## PROBLEM STATEMENT
Locate the line containing "Ноябрь 2023" in the entries below, then retype it and every later line exactly, leaving out pictures.

PROVIDED DATA below:

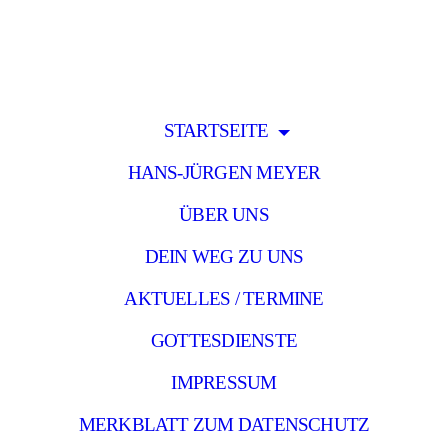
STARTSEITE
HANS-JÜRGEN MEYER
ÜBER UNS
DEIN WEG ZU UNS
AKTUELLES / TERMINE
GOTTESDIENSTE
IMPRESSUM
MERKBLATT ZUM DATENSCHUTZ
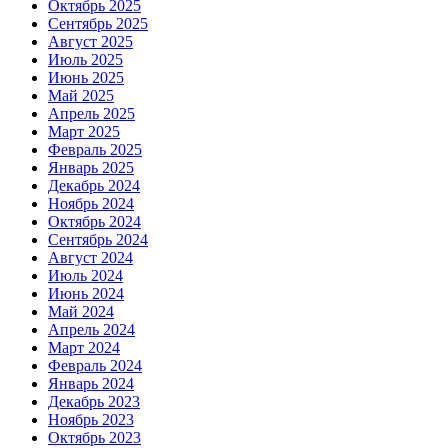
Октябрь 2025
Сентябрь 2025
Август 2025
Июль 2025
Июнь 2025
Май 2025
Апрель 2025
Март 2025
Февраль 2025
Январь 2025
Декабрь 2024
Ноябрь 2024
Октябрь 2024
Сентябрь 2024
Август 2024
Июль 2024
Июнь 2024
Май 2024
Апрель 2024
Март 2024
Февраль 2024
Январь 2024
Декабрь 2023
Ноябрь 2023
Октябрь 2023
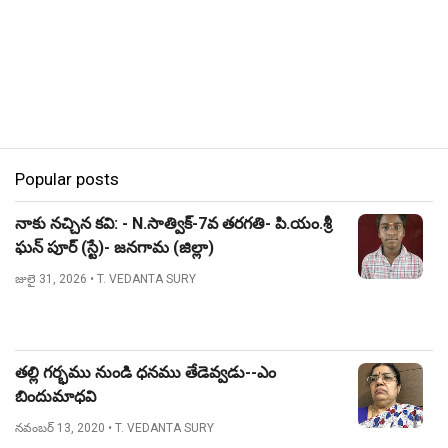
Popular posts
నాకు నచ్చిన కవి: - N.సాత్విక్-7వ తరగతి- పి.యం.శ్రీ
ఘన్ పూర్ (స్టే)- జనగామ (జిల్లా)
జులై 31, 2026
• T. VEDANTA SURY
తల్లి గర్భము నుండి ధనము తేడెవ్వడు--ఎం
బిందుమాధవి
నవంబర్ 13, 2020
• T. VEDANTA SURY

End of PROVIDED DATA.

## EXERCISE OUTPUT
Ноябрь 2023
Октябрь 2023
Popular posts
నాకు నచ్చిన కవి: - N.సాత్విక్-7వ తరగతి- పి.యం.శ్రీ
ఘన్ పూర్ (స్టే)- జనగామ (జిల్లా)
జులై 31, 2026
• T. VEDANTA SURY
తల్లి గర్భము నుండి ధనము తేడెవ్వడు--ఎం
బిందుమాధవి
నవంబర్ 13, 2020
• T. VEDANTA SURY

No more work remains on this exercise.